[gnso-rds-pdp-wg] Some reasoning about non-contact-data (was Re: key concepts: say "contact data" when that is what we mean)

Wed Dec 7 16:13:21 UTC 2016

Hi,

First, let me start by agreeing very strongly with Greg that we can
make some big gains by distinguishing between what he calls "thin
data" (and what I think of as "name data" -- that is, data about the
name _as such_) and "contact data" (what I think of as "registration
data" -- that is, data about the registration: who did it, whom you
can contact in the event of trouble, how to do so, and so on).

In the interests of pushing forward along those lines, I'd like to
take the position in this mail that the first class of these is one
"tranche", and that each such field can be considered.  Below I
consider each such field and the arguments for and against competely
unauthenticated, public access to it.  I'm not actually sure I agree
with Greg that it is not PII and noncontroversial, but I certainly
agree that it is _less_ PII and way less controversial.

On Wed, Dec 07, 2016 at 02:55:00PM +0000, Greg Aaron wrote:

> called the THIN DATA.  This is the basic data about a domain name
> registration:

> the domain name,

For an RDS query about a domain name, this is the primary key by which
the data must be fetched.  Therefore, this is a necessary condition
for an RDS at all.  It must be included.

Consequently, if someone disagrees that this is required data, that is
someone who thinks we should not have an RDS.  We should then have the
discussion about whether we should have an RDS at all.  

> the sponsoring registrar name

For an RDS query about a domain name, this data is helpful to humans
who are trying to track down the registration of the domain name.
Since the point of an RDS is to allow someone who needs certain data
about a registration to find that data, there may be an argument that
being able to find out the source of the registration could be
important.  So, that is a reason to include the data.
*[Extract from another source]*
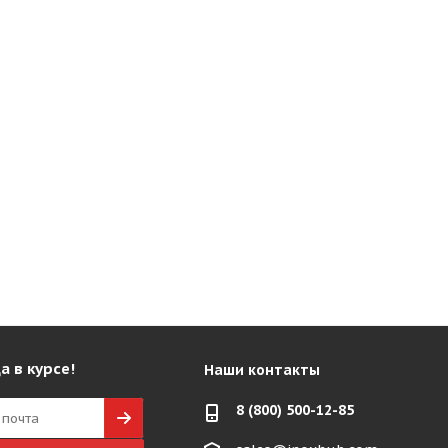
а в курсе!
Наши контакты
8 (800) 500-12-85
In addition, in a disrtibuted system (so, for instance, if we reverted
to thin registries, which a technology like RDAP makes easy), it is
necessary to get a referral to the _authoritative_ source of the data,
and since the data actually comes from registrars rather than
registries getting the sponsoring registrar is needed.  (Whether the
name is what's necessary for that is a different question; see below.)

One could argue that this data should not be included because it is
extraneous and could be looked up another way.  One could argue that
this data should not be included because it gives those who wish to do
unauthorized transfers additional information in service of that
transfer.  Registrars could argue that they don't want their domains
under management leaked (because this would allow people to harvest
numbers and profile registrar operations).

> and ID,

The arguments for and against here are the same as for the registrar
name, except for the human consumption part.  This ID is much
preferable for automatic handling of the data.
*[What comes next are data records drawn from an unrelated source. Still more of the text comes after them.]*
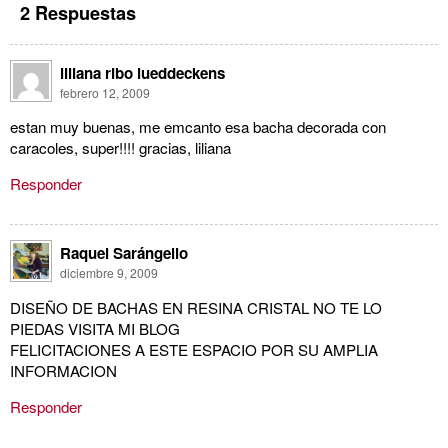
2 Respuestas
liliana ribo lueddeckens
febrero 12, 2009
estan muy buenas, me emcanto esa bacha decorada con
caracoles, super!!!! gracias, liliana
Responder
Raquel Sarángello
diciembre 9, 2009
DISEÑO DE BACHAS EN RESINA CRISTAL NO TE LO
PIEDAS VISITA MI BLOG
FELICITACIONES A ESTE ESPACIO POR SU AMPLIA
INFORMACION
Responder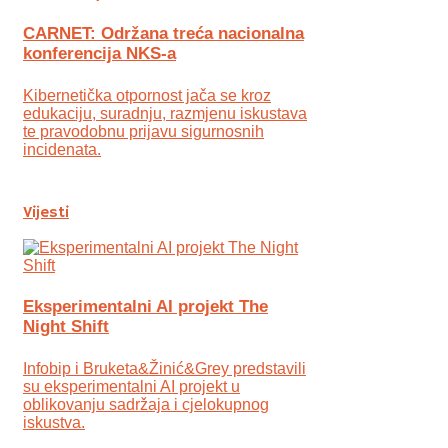
CARNET: Održana treća nacionalna
konferencija NKS-a
Kibernetička otpornost jača se kroz
edukaciju, suradnju, razmjenu iskustava
te pravodobnu prijavu sigurnosnih
incidenata.
Vijesti
Eksperimentalni AI projekt The
Night Shift
Infobip i Bruketa&Žinić&Grey predstavili
su eksperimentalni AI projekt u
oblikovanju sadržaja i cjelokupnog
iskustva.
> the domain's status(es) ,

One could argue that this data needs to be public because one needs to
know whether a name ought to be working on the Internet.

One could argue that this data should not be included because most of
it is not directly relevant to whether a domain name ought to be
working.  (For instance, whether an update is pending is not
necessarily relevant to whether a name ought to resolve on the
Internet right now.)  Moreover, one could argue that at least some
status values radiate information about what a registrant may have
done, and also potentially supports attempts to game the registration
system to obtain a domain name contrary to the interests of the
previous registrant.

> created- [date]

One can argue that this data needs to be public in order that one
can understand whether the domain name one is querying about is in
fact the name that is registered.  For instance, if I want to know
about example.com that was registered in 1998, and I get a response
about a name created in 2017, then that tells me that the domain I am
naming is not in fact the same name as the one that is currently
registered.  (A way to think about this is that the RDS is an
atemporal database, but we often ask things that have an implicit
temporal reference.)

The counter-argument is that the above use is an indirect way of
achieving a unique key, and the correct response would be to use
unique IDs (perhaps Registry Object IDs or ROIDs) to uniquely identify
the domain name rather than proxying by date.

> updated- [date]

One can argue that this data needs to be public in order to aid in
troubleshooting: if a name worked an hour ago and one can see the
updated timestamp as having happened within that window, then the
troubleshooter may infer that the update may be a factor in the
failure.

The counter-argument is that this data radiates information about
actions taken on a domain name, and therefore could be used as part of
an analysis that yields PII even if it is not PII itself.

> expiration date[s]

One can argue that this data needs to be public in order to understand
whether there is an operational threat to ongoing operations.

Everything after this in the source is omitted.